[Listed records]

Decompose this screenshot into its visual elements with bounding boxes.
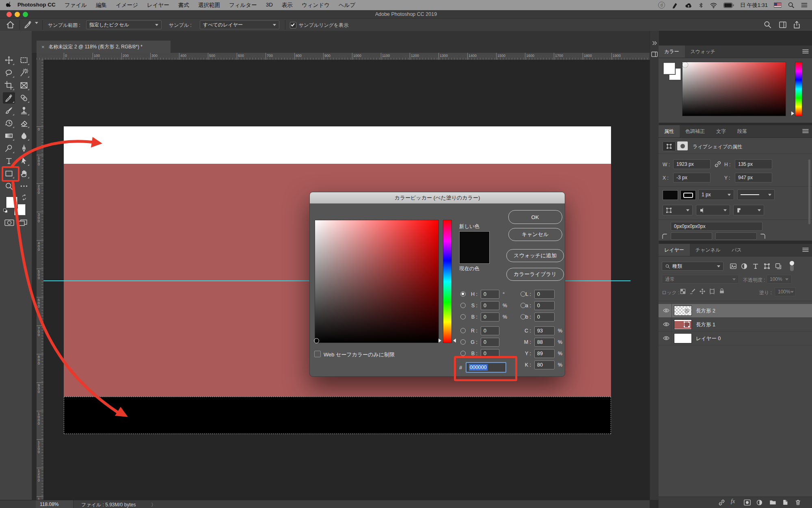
eraser-tool[interactable] xyxy=(18,117,30,129)
hue-slider-right-arrow[interactable] xyxy=(453,339,456,343)
pen-tool[interactable] xyxy=(18,143,30,154)
y-field[interactable]: 947 px xyxy=(735,173,772,182)
notification-list-icon[interactable] xyxy=(801,2,808,8)
path-selection-tool[interactable] xyxy=(18,155,30,167)
new-group-icon[interactable] xyxy=(769,499,777,507)
lock-all-icon[interactable] xyxy=(719,288,725,295)
layer-row[interactable]: レイヤー 0 xyxy=(659,332,812,345)
visibility-eye-icon[interactable] xyxy=(663,321,670,328)
menu-item[interactable]: 3D xyxy=(261,2,277,9)
clone-stamp-tool[interactable] xyxy=(18,105,30,116)
lock-artboard-icon[interactable] xyxy=(709,288,715,296)
blend-mode-dropdown[interactable]: 通常 xyxy=(662,275,739,284)
share-icon[interactable] xyxy=(793,20,801,30)
zoom-tool[interactable] xyxy=(3,180,15,192)
lasso-tool[interactable] xyxy=(3,67,15,78)
stroke-align-dropdown[interactable] xyxy=(663,205,693,215)
link-layers-icon[interactable] xyxy=(718,499,726,507)
marquee-tool[interactable] xyxy=(18,54,30,66)
color-field-cursor[interactable] xyxy=(314,338,319,343)
hand-tool[interactable] xyxy=(18,168,30,179)
color-libraries-button[interactable]: カラーライブラリ xyxy=(506,268,564,281)
layer-thumbnail[interactable] xyxy=(674,333,692,343)
add-to-swatches-button[interactable]: スウォッチに追加 xyxy=(506,249,564,262)
bluetooth-icon[interactable] xyxy=(698,2,704,9)
dodge-tool[interactable] xyxy=(3,143,15,154)
value-field[interactable]: 0 xyxy=(481,290,499,299)
corner-radius-field-2[interactable] xyxy=(715,232,757,240)
layer-row[interactable]: 長方形 2 xyxy=(659,304,812,318)
home-icon[interactable] xyxy=(6,20,15,30)
lock-pixels-icon[interactable] xyxy=(689,288,696,296)
apple-icon[interactable] xyxy=(0,1,15,9)
height-field[interactable]: 135 px xyxy=(735,159,772,169)
stroke-corner-dropdown[interactable] xyxy=(733,205,764,215)
corner-radius-field-1[interactable] xyxy=(671,232,712,240)
foreground-color-swatch[interactable] xyxy=(6,197,17,208)
wifi-icon[interactable] xyxy=(710,2,717,9)
layer-row[interactable]: 長方形 1 xyxy=(659,318,812,332)
filter-adjustment-icon[interactable] xyxy=(741,263,748,271)
canvas-white-rectangle[interactable] xyxy=(64,126,611,164)
menu-item[interactable]: 書式 xyxy=(174,2,194,9)
value-field[interactable]: 88 xyxy=(534,338,555,347)
value-field[interactable]: 0 xyxy=(481,313,499,321)
zoom-level[interactable]: 118.08% xyxy=(40,501,58,507)
layer-thumbnail[interactable] xyxy=(674,319,692,330)
visibility-eye-icon[interactable] xyxy=(663,308,670,315)
move-tool[interactable] xyxy=(3,54,15,66)
dialog-title[interactable]: カラーピッカー (べた塗りのカラー) xyxy=(310,192,565,204)
status-chevron[interactable]: 〉 xyxy=(151,501,156,508)
shape-properties-icon[interactable] xyxy=(663,141,676,151)
cloud-upload-icon[interactable] xyxy=(685,2,692,9)
stroke-color-swatch[interactable] xyxy=(680,190,696,200)
healing-brush-tool[interactable] xyxy=(18,92,30,104)
value-field[interactable]: 80 xyxy=(534,360,555,369)
panel-menu-icon[interactable] xyxy=(802,49,809,55)
layer-name[interactable]: レイヤー 0 xyxy=(696,335,721,342)
hue-strip[interactable] xyxy=(795,62,802,116)
spotlight-search-icon[interactable] xyxy=(788,2,795,9)
value-field[interactable]: 89 xyxy=(534,349,555,358)
panel-tab[interactable]: レイヤー xyxy=(659,244,690,256)
pen-status-icon[interactable] xyxy=(671,2,678,9)
panel-tab[interactable]: カラー xyxy=(659,46,685,58)
filter-type-icon[interactable] xyxy=(752,263,759,271)
expand-panels-icon[interactable] xyxy=(652,41,657,47)
mask-properties-icon[interactable] xyxy=(677,141,688,150)
value-field[interactable]: 0 xyxy=(534,290,555,299)
hue-slider[interactable] xyxy=(443,220,452,343)
type-tool[interactable] xyxy=(3,155,15,167)
menu-item[interactable]: 表示 xyxy=(277,2,297,9)
panel-tab[interactable]: スウォッチ xyxy=(685,46,721,58)
document-tab[interactable]: × 名称未設定 2 @ 118% (長方形 2, RGB/8*) * xyxy=(37,41,171,53)
filter-smart-object-icon[interactable] xyxy=(775,263,782,271)
panel-tab[interactable]: チャンネル xyxy=(690,244,726,256)
swap-colors-icon[interactable] xyxy=(21,194,27,202)
panel-dock-icon[interactable] xyxy=(651,51,658,59)
search-icon[interactable] xyxy=(763,20,772,30)
filter-shape-icon[interactable] xyxy=(763,263,771,271)
websafe-checkbox[interactable] xyxy=(314,351,321,357)
close-tab-icon[interactable]: × xyxy=(41,44,45,50)
horizontal-ruler[interactable]: 0100200300400500600700800900100011001200… xyxy=(37,53,650,60)
magic-wand-tool[interactable] xyxy=(18,67,30,78)
vertical-ruler[interactable]: 01 0 02 0 03 0 04 0 05 0 06 0 07 0 08 0 … xyxy=(37,60,44,500)
panel-tab[interactable]: 色調補正 xyxy=(680,125,710,137)
menu-clock[interactable]: 日 午後1:31 xyxy=(740,2,768,9)
history-brush-tool[interactable] xyxy=(3,117,15,129)
new-layer-icon[interactable] xyxy=(782,499,788,507)
delete-layer-icon[interactable] xyxy=(795,499,801,507)
menu-item[interactable]: 選択範囲 xyxy=(194,2,225,9)
menu-item[interactable]: ヘルプ xyxy=(334,2,360,9)
value-field[interactable]: 0 xyxy=(481,301,499,310)
hue-slider-left-arrow[interactable] xyxy=(438,339,441,343)
eyedropper-preset-icon[interactable] xyxy=(24,20,32,30)
menu-item[interactable]: Photoshop CC xyxy=(15,2,60,9)
ok-button[interactable]: OK xyxy=(508,210,562,224)
stroke-cap-dropdown[interactable] xyxy=(696,205,730,215)
filter-toggle[interactable] xyxy=(789,261,795,271)
sample-layers-dropdown[interactable]: すべてのレイヤー xyxy=(200,20,279,29)
panel-foreground-swatch[interactable] xyxy=(663,63,675,74)
new-adjustment-layer-icon[interactable] xyxy=(756,499,763,507)
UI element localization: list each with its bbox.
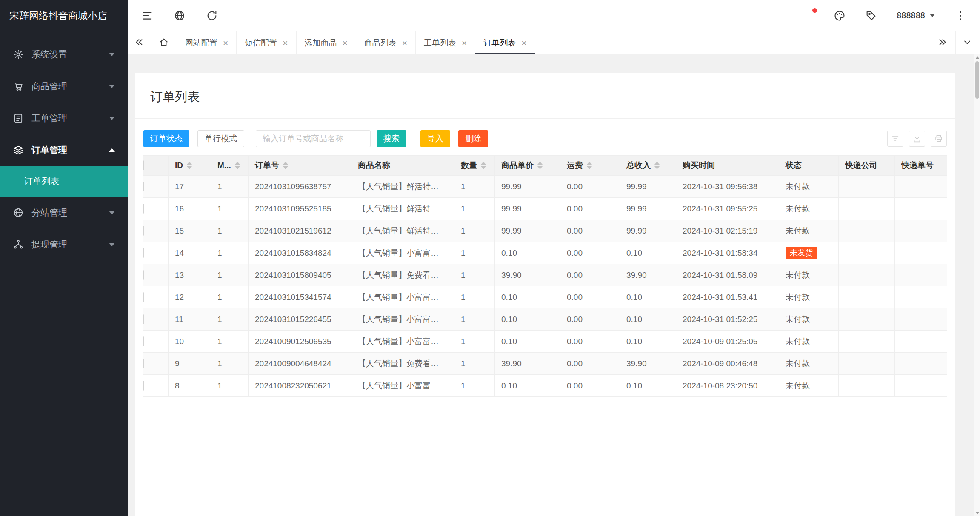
theme-icon[interactable] bbox=[834, 10, 846, 22]
close-icon[interactable]: × bbox=[223, 38, 228, 47]
tab-product-list[interactable]: 商品列表× bbox=[356, 31, 416, 54]
row-checkbox[interactable] bbox=[143, 182, 144, 191]
select-all-checkbox[interactable] bbox=[143, 160, 144, 170]
sidebar-subitem-order-list[interactable]: 订单列表 bbox=[0, 166, 128, 197]
cell-order_no: 20241009004648424 bbox=[249, 353, 351, 375]
sidebar-item-orders[interactable]: 订单管理 bbox=[0, 134, 128, 166]
row-checkbox[interactable] bbox=[143, 248, 144, 258]
tab-workorder-list[interactable]: 工单列表× bbox=[416, 31, 475, 54]
row-checkbox[interactable] bbox=[143, 381, 144, 391]
row-checkbox[interactable] bbox=[143, 336, 144, 346]
close-icon[interactable]: × bbox=[283, 38, 288, 47]
row-checkbox-cell bbox=[143, 242, 169, 264]
cell-time: 2024-10-31 01:52:25 bbox=[676, 308, 779, 331]
filter-columns-button[interactable] bbox=[887, 131, 903, 147]
cell-shipping: 0.00 bbox=[560, 176, 620, 198]
vertical-scrollbar[interactable] bbox=[974, 54, 980, 516]
cell-id: 16 bbox=[169, 198, 211, 220]
close-icon[interactable]: × bbox=[343, 38, 348, 47]
sort-icon[interactable] bbox=[187, 162, 192, 169]
close-icon[interactable]: × bbox=[402, 38, 407, 47]
row-checkbox[interactable] bbox=[143, 292, 144, 302]
cell-shipping: 0.00 bbox=[560, 286, 620, 308]
card-header: 订单列表 bbox=[135, 73, 955, 119]
export-button[interactable] bbox=[909, 131, 925, 147]
scroll-up-arrow-icon[interactable] bbox=[976, 56, 979, 59]
sort-desc-icon bbox=[654, 166, 660, 169]
user-menu[interactable]: 888888 bbox=[897, 11, 935, 20]
globe-icon[interactable] bbox=[174, 10, 186, 22]
row-checkbox[interactable] bbox=[143, 226, 144, 236]
sort-icon[interactable] bbox=[537, 162, 543, 169]
row-checkbox[interactable] bbox=[143, 314, 144, 324]
single-line-mode-button[interactable]: 单行模式 bbox=[197, 130, 244, 147]
cell-product: 【人气销量】免费看… bbox=[351, 353, 454, 375]
tab-add-product[interactable]: 添加商品× bbox=[297, 31, 356, 54]
vertical-scrollbar-thumb[interactable] bbox=[975, 61, 979, 99]
sort-icon[interactable] bbox=[283, 162, 288, 169]
cell-price: 0.10 bbox=[495, 242, 560, 264]
sort-icon[interactable] bbox=[654, 162, 660, 169]
cell-shipping: 0.00 bbox=[560, 242, 620, 264]
row-checkbox[interactable] bbox=[143, 204, 144, 214]
cell-price: 99.99 bbox=[495, 220, 560, 242]
home-tab-button[interactable] bbox=[152, 31, 177, 54]
import-button[interactable]: 导入 bbox=[420, 130, 450, 147]
cell-time: 2024-10-31 01:58:34 bbox=[676, 242, 779, 264]
delete-button[interactable]: 删除 bbox=[458, 130, 488, 147]
scroll-tabs-right-button[interactable] bbox=[931, 31, 955, 54]
refresh-icon[interactable] bbox=[206, 10, 218, 22]
sort-desc-icon bbox=[537, 166, 543, 169]
cell-express_no bbox=[895, 198, 947, 220]
cell-income: 0.10 bbox=[620, 331, 676, 353]
sidebar-item-withdraw[interactable]: 提现管理 bbox=[0, 228, 128, 260]
scroll-down-arrow-icon[interactable] bbox=[976, 512, 979, 514]
table-row: 15120241031021519612【人气销量】鲜活特…199.990.00… bbox=[143, 220, 947, 242]
search-input[interactable] bbox=[256, 130, 371, 147]
chevron-down-icon bbox=[109, 117, 115, 120]
sort-icon[interactable] bbox=[481, 162, 486, 169]
table-body: 17120241031095638757【人气销量】鲜活特…199.990.00… bbox=[143, 176, 947, 397]
sidebar-item-substation[interactable]: 分站管理 bbox=[0, 197, 128, 228]
tab-label: 短信配置 bbox=[245, 37, 277, 48]
column-label: 状态 bbox=[786, 160, 802, 171]
cell-qty: 1 bbox=[454, 375, 495, 397]
close-icon[interactable]: × bbox=[521, 38, 526, 47]
sidebar-item-goods[interactable]: 商品管理 bbox=[0, 70, 128, 102]
table-head: IDM...订单号商品名称数量商品单价运费总收入购买时间状态快递公司快递单号 bbox=[143, 156, 947, 176]
cell-product: 【人气销量】鲜活特… bbox=[351, 176, 454, 198]
column-label: 总收入 bbox=[626, 160, 651, 171]
cell-m: 1 bbox=[211, 176, 249, 198]
collapse-sidebar-icon[interactable] bbox=[141, 10, 153, 22]
cell-m: 1 bbox=[211, 286, 249, 308]
cell-price: 39.90 bbox=[495, 264, 560, 286]
cell-qty: 1 bbox=[454, 198, 495, 220]
close-icon[interactable]: × bbox=[462, 38, 467, 47]
column-label: 运费 bbox=[567, 160, 583, 171]
cell-qty: 1 bbox=[454, 220, 495, 242]
sort-icon[interactable] bbox=[587, 162, 592, 169]
order-status-button[interactable]: 订单状态 bbox=[143, 130, 189, 147]
tab-order-list[interactable]: 订单列表× bbox=[475, 31, 535, 54]
sidebar-item-system[interactable]: 系统设置 bbox=[0, 38, 128, 70]
more-vertical-icon[interactable] bbox=[954, 10, 966, 22]
row-checkbox[interactable] bbox=[143, 270, 144, 280]
row-checkbox[interactable] bbox=[143, 359, 144, 368]
tab-actions-button[interactable] bbox=[955, 31, 980, 54]
sort-desc-icon bbox=[235, 166, 240, 169]
table-row: 10120241009012506535【人气销量】小富富…10.100.000… bbox=[143, 331, 947, 353]
search-button[interactable]: 搜索 bbox=[377, 130, 406, 147]
cell-express_no bbox=[895, 286, 947, 308]
cell-m: 1 bbox=[211, 308, 249, 331]
bell-icon[interactable] bbox=[802, 10, 814, 22]
tag-icon[interactable] bbox=[865, 10, 877, 22]
print-button[interactable] bbox=[931, 131, 947, 147]
tab-sms-config[interactable]: 短信配置× bbox=[237, 31, 296, 54]
row-checkbox-cell bbox=[143, 176, 169, 198]
scroll-tabs-left-button[interactable] bbox=[128, 31, 152, 54]
column-header-inner: M... bbox=[217, 161, 242, 170]
sidebar-item-workorder[interactable]: 工单管理 bbox=[0, 102, 128, 134]
sort-icon[interactable] bbox=[235, 162, 240, 169]
main-area: 888888 网站配置×短信配置×添加商品×商品列表×工单列表×订单列表× 订单… bbox=[128, 0, 980, 516]
tab-site-config[interactable]: 网站配置× bbox=[177, 31, 237, 54]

[/Listed records]

Copy out every line of the data that includes the word "网站配置".

main-area: 888888 网站配置×短信配置×添加商品×商品列表×工单列表×订单列表× 订单… bbox=[128, 0, 980, 516]
tab-site-config[interactable]: 网站配置× bbox=[177, 31, 237, 54]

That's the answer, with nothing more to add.